Mapping of differing disease coding systems (for examples, the International Classification of Disease, 10th Revision (ICD-10), Read codes in the United Kingdom and the International Classification of Primary Care (ICPC-2)) and languages of narrative medical information.
Choice of data sharing model and access rights of partners.
Validation of diagnoses and access to source documents for validation.
Issues linked to intellectual property and authorship.
Sustainability and funding mechanisms.
Experience has shown that many of these difficulties can be overcome by full involvement and good communication between partners, and a project agreement between network members defining roles and responsibilities and addressing issues of intellectual property and authorship. Technical solutions also exist for data sharing and mapping of terminologies, such as those adopted in the EMIF project.
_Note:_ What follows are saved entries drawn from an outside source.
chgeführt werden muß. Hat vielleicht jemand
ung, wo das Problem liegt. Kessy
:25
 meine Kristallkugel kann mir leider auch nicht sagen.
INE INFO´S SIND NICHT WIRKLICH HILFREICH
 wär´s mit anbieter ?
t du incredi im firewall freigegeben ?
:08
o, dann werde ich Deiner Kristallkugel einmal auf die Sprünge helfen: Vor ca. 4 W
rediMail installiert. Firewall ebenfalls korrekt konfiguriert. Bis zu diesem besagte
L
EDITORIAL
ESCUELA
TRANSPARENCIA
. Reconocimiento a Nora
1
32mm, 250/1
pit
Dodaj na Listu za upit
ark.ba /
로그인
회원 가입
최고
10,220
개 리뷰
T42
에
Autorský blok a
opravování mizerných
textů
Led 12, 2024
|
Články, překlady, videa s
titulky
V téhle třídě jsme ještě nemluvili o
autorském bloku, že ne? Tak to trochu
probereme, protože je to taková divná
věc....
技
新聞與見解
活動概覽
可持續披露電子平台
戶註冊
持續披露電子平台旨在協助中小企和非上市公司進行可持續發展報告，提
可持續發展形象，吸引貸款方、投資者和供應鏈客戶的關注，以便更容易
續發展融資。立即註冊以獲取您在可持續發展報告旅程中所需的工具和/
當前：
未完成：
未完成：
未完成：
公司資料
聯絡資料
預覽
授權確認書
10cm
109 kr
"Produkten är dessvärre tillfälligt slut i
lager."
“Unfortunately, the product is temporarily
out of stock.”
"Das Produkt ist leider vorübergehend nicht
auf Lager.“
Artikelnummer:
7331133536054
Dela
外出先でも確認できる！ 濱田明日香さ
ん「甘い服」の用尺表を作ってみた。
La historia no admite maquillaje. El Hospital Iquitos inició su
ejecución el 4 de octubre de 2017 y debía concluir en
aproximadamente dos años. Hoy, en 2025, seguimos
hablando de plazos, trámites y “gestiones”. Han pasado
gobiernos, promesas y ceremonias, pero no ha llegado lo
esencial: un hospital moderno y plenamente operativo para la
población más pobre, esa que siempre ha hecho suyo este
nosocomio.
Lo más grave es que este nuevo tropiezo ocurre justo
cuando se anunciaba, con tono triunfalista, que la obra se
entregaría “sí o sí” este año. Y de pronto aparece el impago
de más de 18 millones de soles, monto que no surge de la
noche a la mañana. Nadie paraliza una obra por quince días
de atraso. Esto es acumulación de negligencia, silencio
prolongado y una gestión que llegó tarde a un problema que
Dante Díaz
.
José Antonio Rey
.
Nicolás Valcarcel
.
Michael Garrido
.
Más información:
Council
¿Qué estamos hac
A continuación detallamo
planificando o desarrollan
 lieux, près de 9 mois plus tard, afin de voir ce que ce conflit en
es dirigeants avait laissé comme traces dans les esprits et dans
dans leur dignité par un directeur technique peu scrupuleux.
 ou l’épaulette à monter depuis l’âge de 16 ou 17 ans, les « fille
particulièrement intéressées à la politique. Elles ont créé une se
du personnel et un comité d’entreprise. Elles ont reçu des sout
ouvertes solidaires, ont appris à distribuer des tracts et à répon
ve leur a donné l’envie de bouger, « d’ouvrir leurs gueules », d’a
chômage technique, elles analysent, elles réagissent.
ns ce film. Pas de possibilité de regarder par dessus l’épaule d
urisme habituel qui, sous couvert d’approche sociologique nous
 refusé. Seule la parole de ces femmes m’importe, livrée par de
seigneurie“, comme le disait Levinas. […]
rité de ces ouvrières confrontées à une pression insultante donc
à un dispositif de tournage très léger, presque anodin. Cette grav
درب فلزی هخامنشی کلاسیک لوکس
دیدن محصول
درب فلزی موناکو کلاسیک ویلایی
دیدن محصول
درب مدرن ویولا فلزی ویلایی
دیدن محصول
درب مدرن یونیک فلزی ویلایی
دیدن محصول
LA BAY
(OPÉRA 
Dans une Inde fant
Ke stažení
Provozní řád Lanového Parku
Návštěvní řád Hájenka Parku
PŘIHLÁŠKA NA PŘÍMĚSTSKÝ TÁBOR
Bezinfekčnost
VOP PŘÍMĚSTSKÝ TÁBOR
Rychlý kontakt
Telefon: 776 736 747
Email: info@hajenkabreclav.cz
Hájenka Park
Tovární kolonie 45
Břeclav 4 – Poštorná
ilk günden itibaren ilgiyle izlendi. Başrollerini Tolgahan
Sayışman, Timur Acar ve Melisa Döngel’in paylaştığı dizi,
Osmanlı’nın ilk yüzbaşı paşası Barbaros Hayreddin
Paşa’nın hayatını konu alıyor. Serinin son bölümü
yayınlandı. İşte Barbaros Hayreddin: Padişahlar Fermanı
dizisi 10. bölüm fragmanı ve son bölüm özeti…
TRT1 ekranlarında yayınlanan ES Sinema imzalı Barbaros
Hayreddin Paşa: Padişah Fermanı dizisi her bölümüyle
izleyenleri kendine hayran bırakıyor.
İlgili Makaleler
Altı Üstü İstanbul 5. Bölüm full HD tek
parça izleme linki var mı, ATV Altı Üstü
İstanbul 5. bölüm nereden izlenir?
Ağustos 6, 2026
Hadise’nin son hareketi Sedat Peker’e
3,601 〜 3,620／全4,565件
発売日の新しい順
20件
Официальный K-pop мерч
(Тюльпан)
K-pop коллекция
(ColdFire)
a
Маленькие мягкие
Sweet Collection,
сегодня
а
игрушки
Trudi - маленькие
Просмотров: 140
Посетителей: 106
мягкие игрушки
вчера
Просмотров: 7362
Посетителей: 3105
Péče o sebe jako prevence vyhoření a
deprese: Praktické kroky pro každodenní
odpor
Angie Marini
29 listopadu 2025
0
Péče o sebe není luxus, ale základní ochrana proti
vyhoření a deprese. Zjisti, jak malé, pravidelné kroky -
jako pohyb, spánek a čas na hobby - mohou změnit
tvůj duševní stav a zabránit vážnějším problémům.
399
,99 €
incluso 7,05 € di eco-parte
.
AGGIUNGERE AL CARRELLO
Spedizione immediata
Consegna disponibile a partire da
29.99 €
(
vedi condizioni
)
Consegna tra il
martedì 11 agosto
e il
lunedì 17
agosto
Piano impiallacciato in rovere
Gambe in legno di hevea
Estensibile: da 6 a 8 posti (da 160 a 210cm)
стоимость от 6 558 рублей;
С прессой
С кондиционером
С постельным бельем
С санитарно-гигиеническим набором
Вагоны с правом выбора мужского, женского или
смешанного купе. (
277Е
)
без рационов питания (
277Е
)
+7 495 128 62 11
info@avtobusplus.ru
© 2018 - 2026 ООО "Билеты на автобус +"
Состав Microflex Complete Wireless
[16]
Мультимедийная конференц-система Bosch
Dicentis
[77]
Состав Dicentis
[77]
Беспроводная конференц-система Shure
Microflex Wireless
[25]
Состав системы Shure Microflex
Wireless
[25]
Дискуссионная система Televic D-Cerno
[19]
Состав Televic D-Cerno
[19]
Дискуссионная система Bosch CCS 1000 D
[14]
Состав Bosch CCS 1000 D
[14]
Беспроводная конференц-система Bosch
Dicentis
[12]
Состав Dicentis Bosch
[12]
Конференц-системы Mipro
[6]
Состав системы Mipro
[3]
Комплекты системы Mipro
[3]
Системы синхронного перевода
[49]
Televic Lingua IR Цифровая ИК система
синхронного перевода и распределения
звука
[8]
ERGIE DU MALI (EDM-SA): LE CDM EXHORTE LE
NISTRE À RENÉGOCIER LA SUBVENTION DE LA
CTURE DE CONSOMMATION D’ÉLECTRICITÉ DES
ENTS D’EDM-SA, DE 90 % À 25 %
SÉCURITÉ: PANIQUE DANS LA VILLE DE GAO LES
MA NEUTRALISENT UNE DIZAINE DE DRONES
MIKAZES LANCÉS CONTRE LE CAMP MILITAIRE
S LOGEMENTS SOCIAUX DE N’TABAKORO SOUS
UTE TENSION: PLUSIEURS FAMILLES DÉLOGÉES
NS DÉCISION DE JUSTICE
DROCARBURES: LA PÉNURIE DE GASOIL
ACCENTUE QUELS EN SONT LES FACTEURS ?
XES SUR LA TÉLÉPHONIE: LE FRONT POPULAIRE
Multi-centre, multi-database studies with common protocols: lessons learnt from the IMI PROTECT project(Pharmacoepidemiol Drug Saf 2016;25(S1):156-165) concludes that conducting multi-database studies requires very detailed common protocols and data specifications that reduce variability in interpretations by researchers. Whilst a priori pooling data from several databases may disguise heterogeneity that may provide useful information on the safety issue under investigation, parallel analysis of databases allow exploring reasons for heterogeneity through extensive sensitivity analyses. This approach eventually increases consistency in findings from observational drug effect studies or reveal causes of differential drug effects.
Many pharmacoepidemiology research networks in the EU have been established under EC grant agreements. The coming years should demonstrate whether and how the expertise and infrastructures involved could be maintained and used in the conduct of post-authorisation studies.